• En Amazonie, l’arc et le smartphone

    En Amazonie, l’arc et le smartphone

      Almir Narayamoga Surui est un militant autochtone de l’Amazonie brésilienne qui œuvre à concilier sauvegarde de l’environnement et développement économique.

    À 41 ans, Almir Narayamoga Surui a déjà fait plusieurs fois le tour de la planète, obtenu de nombreux prix, rencontré une multitude de personnalités, comme il le raconte dans un livre passionnant, émouvant et souvent très drôle (1). Petit homme d’apparence réservée, à la peau très brune, au visage rond, aux yeux noirs, coiffé d’un impressionnant « cocar » en plumes d’aigle, il appartient à l’ethnie des Paiter Surui, environ 1 400 personnes vivant dans l’État amazonien du Rondônia, plaqué contre la Bolivie, dans l’ouest du Brésil.

    Il est né en 1974, cinq ans après les premiers contacts de son peuple avec les Blancs. Une rencontre aux conséquences désastreuses puisque ces derniers sont passés, en trois ans, de 5 000 personnes à 240, décimés par deux épidémies de grippe et une de rougeole, maladies contre lesquelles ils n’étaient pas immunisés. Sans parler de nombreux conflits meurtriers avec les populations nouvellement arrivées dans la région grâce à l’ouverture de la route transamazonienne. Des prospecteurs, des petits fermiers, des exploitants forestiers, des bûcherons incités par les politiques gouvernementales visant à coloniser ces immenses espaces aux richesses prometteuses…

    La forêt, source de vie pour son peuple

    Cette histoire est à l’origine de son engagement précoce : « Dès l’âge de 10 ans, j’assistais, en tant que spectateur, aux réunions de mon clan. Les combats de mes aînés contre l’occupation et l’exploitation de nos forêts m’ont inspiré. L’une de leurs grandes victoires a été d’obtenir, en 1976, le marquage de notre territoire, soit 247 870 hectares. »

    À 17 ans, Almir est élu chef de son clan à la suite de son père. À 20 ans, il devient coordinateur du mouvement indigène de l’État du Rondônia, puis responsable environnement de la Coordination des Indiens d’Amazonie brésilienne (Coiab). À 26 ans, il est chef de l’ensemble des Paiter Surui, avec la lourde tâche de protéger la forêt, source de vie pour son peuple. Almir est également titulaire d’un diplôme universitaire en biologie.

    Aujourd’hui, son objectif est la sauvegarde de l’environnement, de la culture traditionnelle tout en obtenant l’indépendance financière de son peuple. Pour y parvenir, il ne manque pas d’idées et d’audace.

    Le système de compensation carbone

    Ces dernières années, faisant preuve d’un incroyable aplomb, il a profité de son passage en Californie en 2007 pour obtenir de Google Earth qu’elle cartographie le territoire de son peuple et crée une application lui permettant de géolocaliser les abattages clandestins d’arbres en temps réel. En 2012, il a mis en place un système de compensation carbone, élaboré lors des négociations climatiques de Bali en 2008. De grandes entreprises achètent des crédits « carbone » aux Suruis qui, grâce aux sommes collectées, reboisent la forêt. « Rien que cette année, plus de 35 000 arbres ont été replantés un par un », annonce fièrement Almir.

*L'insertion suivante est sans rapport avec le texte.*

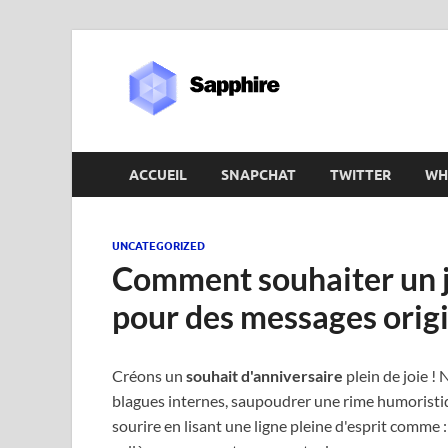
Sapphir
ACCUEIL
SNAPCHAT
TWITTER
WH
UNCATEGORIZED
Comment souhaiter un j
pour des messages orig
Créons un
souhait d'anniversaire
plein de joie !
blagues internes, saupoudrer une rime humoristiq
sourire en lisant une ligne pleine d'esprit comme :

    Mais la pression reste grande. Freinée, la déforestation se poursuit, parfois avec la complicité de certains Suruis. On estime que quarante camions de bois coupé illégalement sortent chaque jour. « Une situation qui touche l’ensemble de la forêt amazonienne et ses 220 peuples autochtones. Un cinquième de la forêt a aujourd’hui disparu au profit de l’élevage intensif, de la culture du soja, de la consommation de bois », précise le chef indien, qui entend profiter de la conférence sur le climat de Paris dans quelques mois pour obtenir des décisions concrètes. « Dans le contexte du réchauffement climatique qui empire, il est important que les gens qui détiennent le pouvoir se rendent compte des nuisances que cela provoque sur la qualité de vie des gens et prennent les décisions qui s’imposent. »

    « Je n’ai pas encore été invité, sourit-il, mais j’y compte bien. » Quand on lui demande s’il ne craint pas que certaines personnes qui s’affichent en sa compagnie se servent de son image, il éclate de rire. « C’est inévitable, mais nous en faisons autant », conclut Almir avec malice.

    Emmanuel Romer          

    (1) Sauver la planète. Le message d’un chef indien d’Amazonie, d’Almir Narayamoga Surui et Corine Sombrun. Albin Michel. 190 p., 18 €.